For my part I think that there is a lot to be said for not undertaking the mass generation and killing of entities capable of suffering purely for one's own convenience, but given that I support the necessity of laboratory animals in medical research, my objection is clearly more utilitarian than absolutist. At the present time relinquishing the use of laboratory animals in the medical sciences would be worse than continuing use. In any case, in comparison to farming for food, organ farming and other research community use of animals is a drop in the ocean. Still, to my eyes both farming and laboratory studies of living beings are things that we should use technology to do away with - to cease these activities as soon as possible. This is as much a part of the goals of the Hedonistic Imperative as is eliminating suffering in humans. To end the farming of animals is in fact already possible, and could be accomplished given the will to do so.

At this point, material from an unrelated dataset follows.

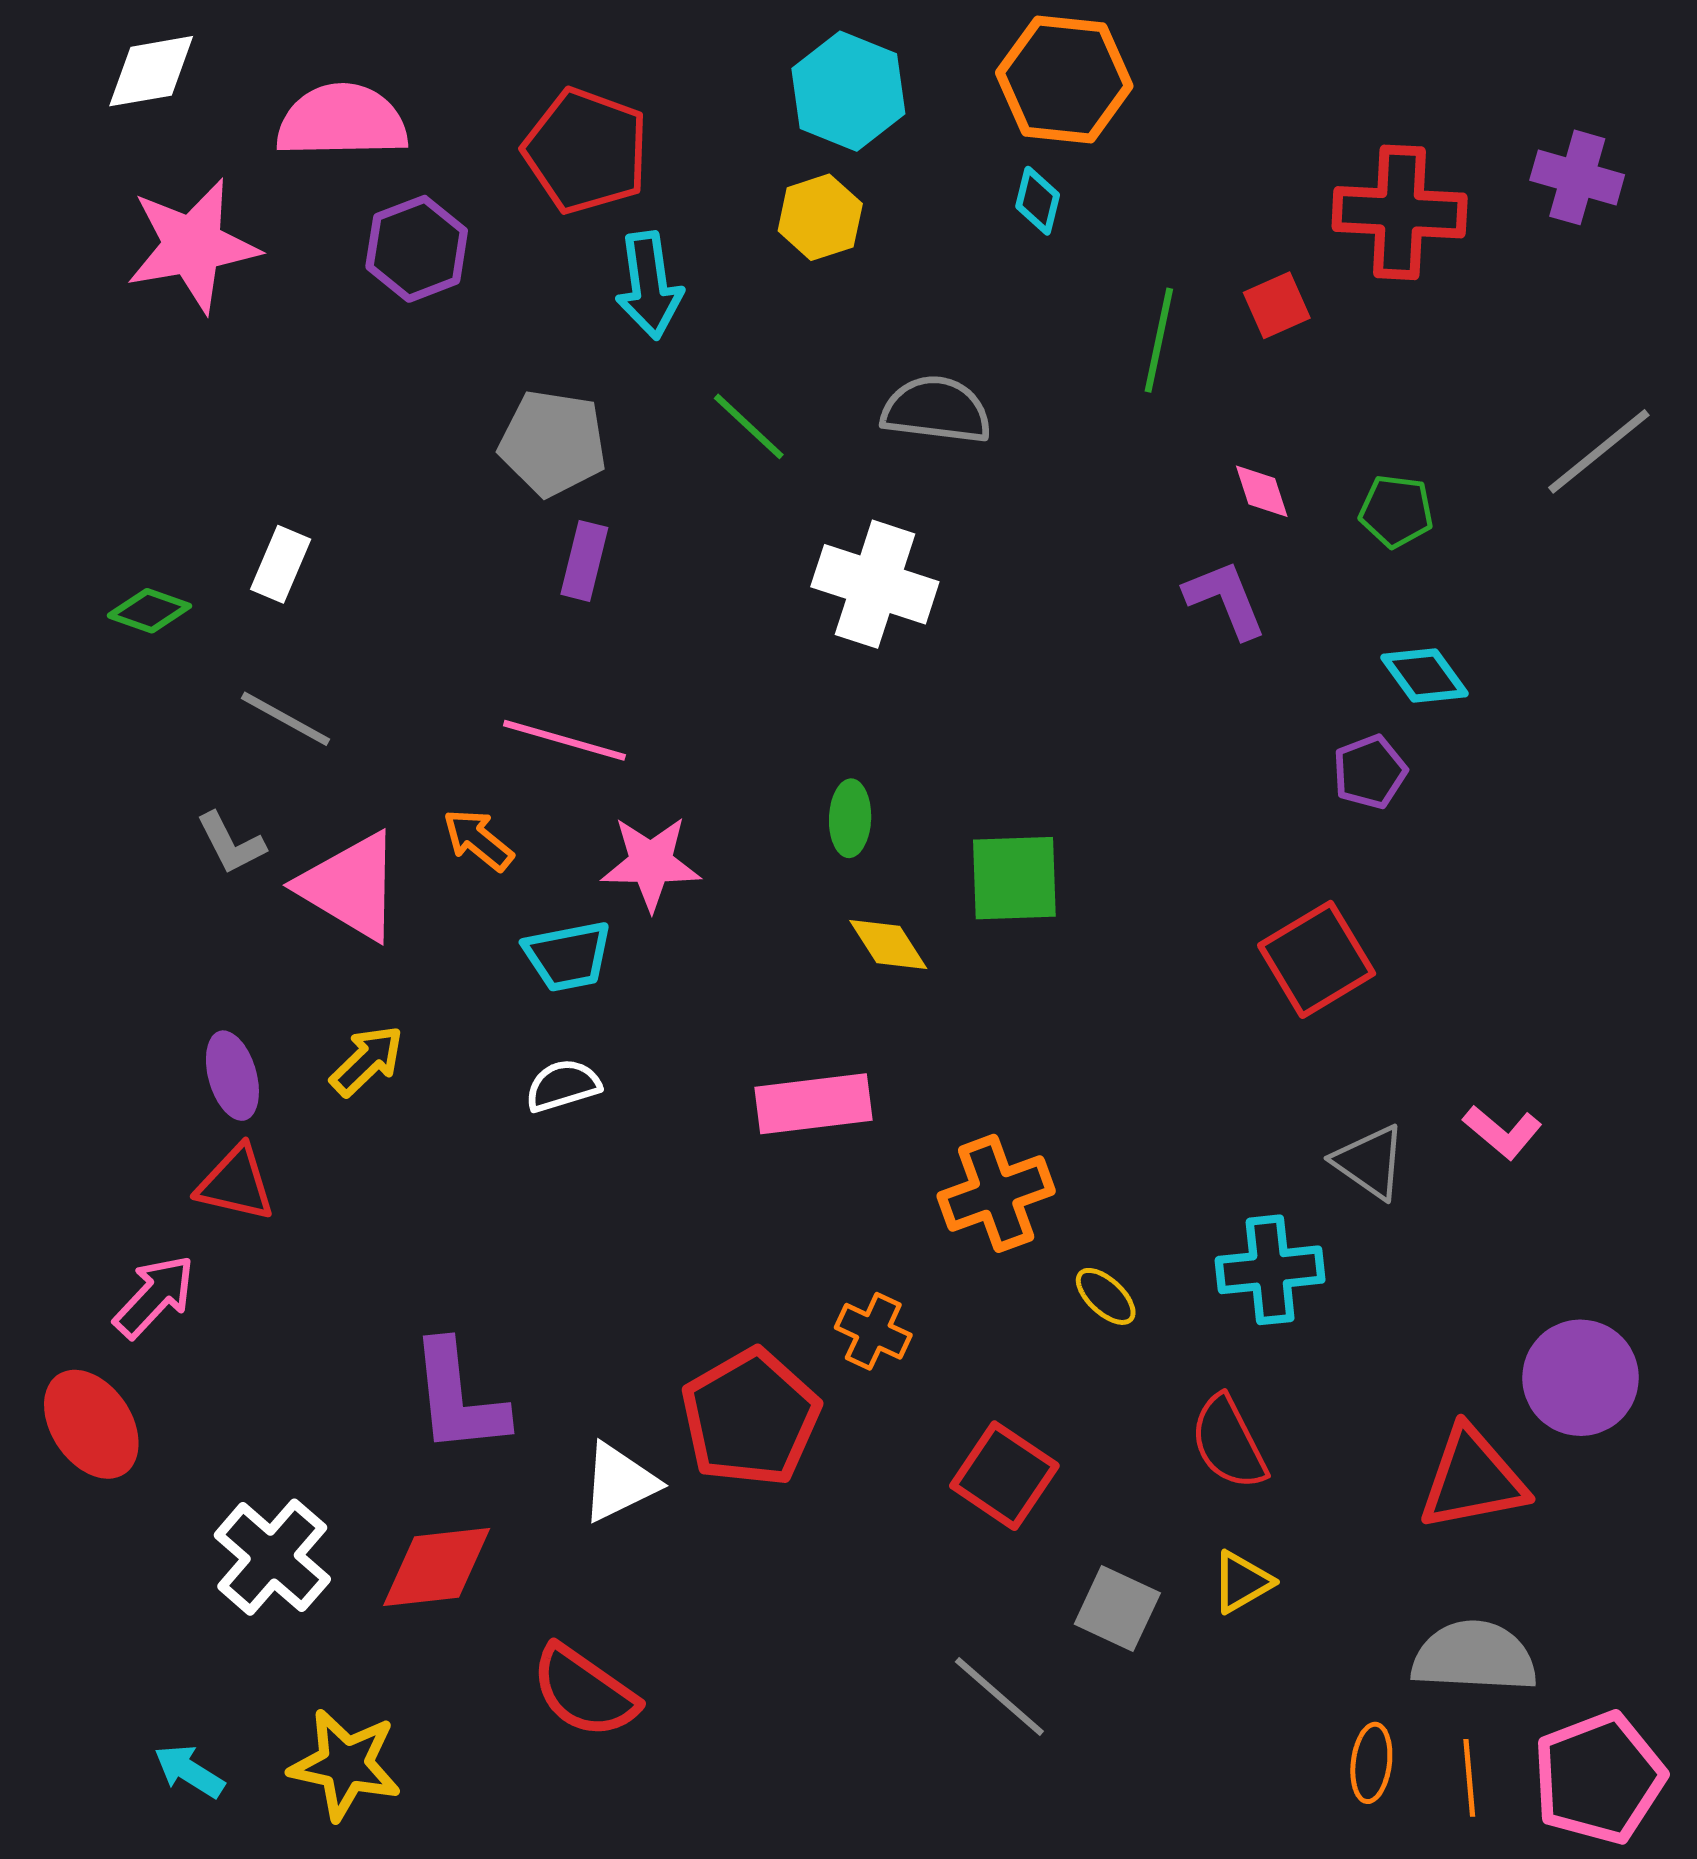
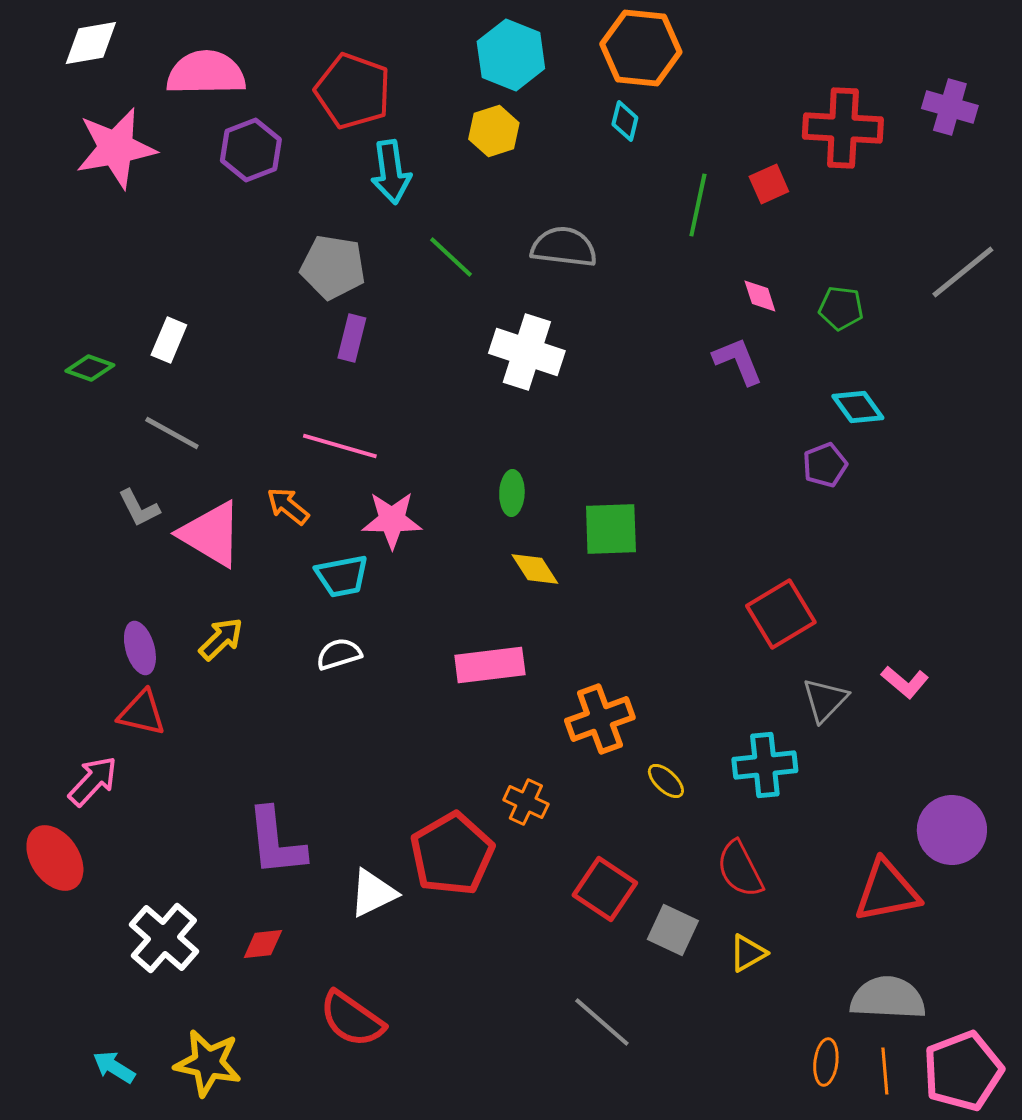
red square: (1317, 959) -> (781, 614), moved
gray triangle: (1370, 1162) -> (825, 700), turned 39
red diamond: (437, 1567) -> (263, 944), size x0.6
gray square: (1117, 1609) -> (673, 930), moved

On the other side of the house, progress in computation and simulation will eventually enable the retirement of mice, flies, worms, and other species that researchers use in their studies. So all in all, it would be pleasant should the future include less farming of animals for organs and more generation of organs in bioreactors, but it is hard to predict how these things will pan out in advance. It all depends on the twists and turns of the economics of clinical application.